The Bible knows nothing of the Lone Ranger Christian. For whatever else it can be said to be, the church you gather with tomorrow morning (Lord willing) is a local expression of the New Covenant community. It is critically important to not miss the relevance of that reality when thinking through the necessity of gathering together for worship on the Lord’s Day. Christians are by covenantal nature a communal people.
The New Covenant is indeed the blessed mechanism by which you are saved, but the New Covenant is actually not made with you in a strict sense. The New Covenant is made with a community. This communal nature of the New Covenant is seen in Jeremiah 31:31-33. Notice all the plural pronouns and communal aspects of this promise:
“Behold, the days are coming, declares the LORD, when I will make a new covenant with the house of Israel and the house of Judah, not like the covenant that I made with their fathers on the day when I took them by the hand to bring them out of the land of Egypt, my covenant that they broke, though I was their husband, declares the LORD. For this is the covenant that I will make with the house of Israel after those days, declares the LORD: I will put my law within them, and I will write it on their hearts. And I will be their God, and they shall be my people. (Jeremiah 31:31-33 ESV)

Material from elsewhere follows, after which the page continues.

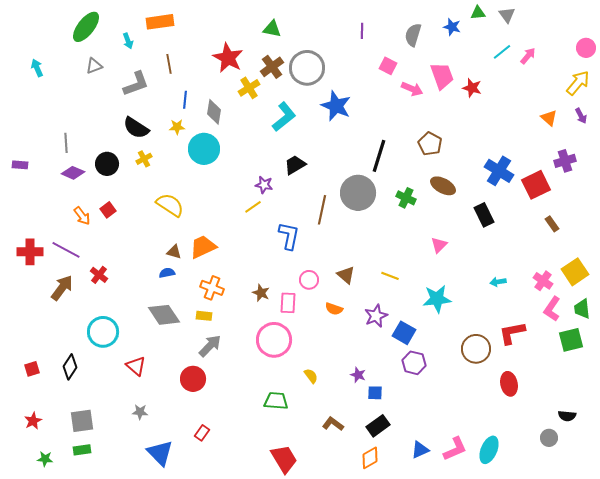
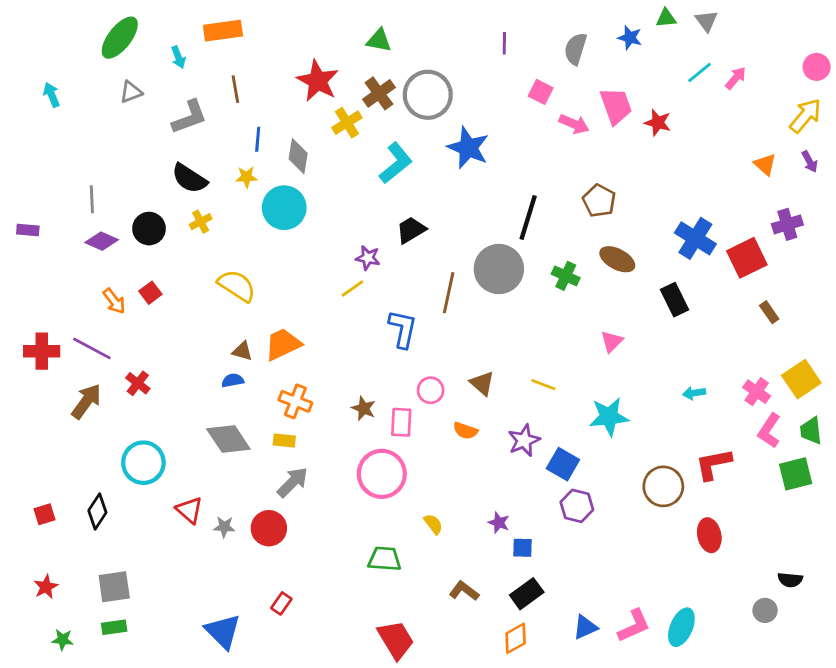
gray star: (140, 412) -> (224, 527), moved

Also, notice in Matthew 26:28 when Jesus is formally inaugurating the New Covenant he echoes this communal language, saying this is my blood of the covenant, which is poured out for many for the forgiveness of sins. This was a communal meal symbolizing a communal sacrifice, using communal language, inaugurating a communal covenant. We see this pattern established very clearly in the Old Covenant history of Israel. When Moses led the people out into the wilderness, they assembled as a nation and formally entered into a covenant with their Redeemer Lord. Although the New Covenant differs from the Old in that it is spiritual and eternal rather than national and temporary, the essential communal aspect of the covenant is unchanged.
The impact of this covenantal reality on how we think about church is profound and cannot be underestimated. In fact, this means that a Christian who claims New Covenant blessings but never assembles with the New Covenant community is a complete covenantal contradiction! It would be akin to an ancient Israelite wandering off from Mount Sinai in total disregard for God’s structure of Old Covenant life, thinking he could just worship Yahweh in his heart while playing a round of golf with the Amalekites. Again, much has changed with the historic inauguration of the New Covenant, but the erasure of the communal aspect of the covenant is simply not one of them.
There is simply no good argument for a Christian to be habitually missing from Church. You cannot claim Christ without claiming his people. If we purposefully absent ourselves from the time when the New Covenant community gathers, what right do we have to think we are partakers of that Covenant in any sense at all? A tree is known by its fruit. If such absence suits us fine in this life, what right have we to think our situation will be so different in the next? Let us clear up our covenantal contradictions without delay!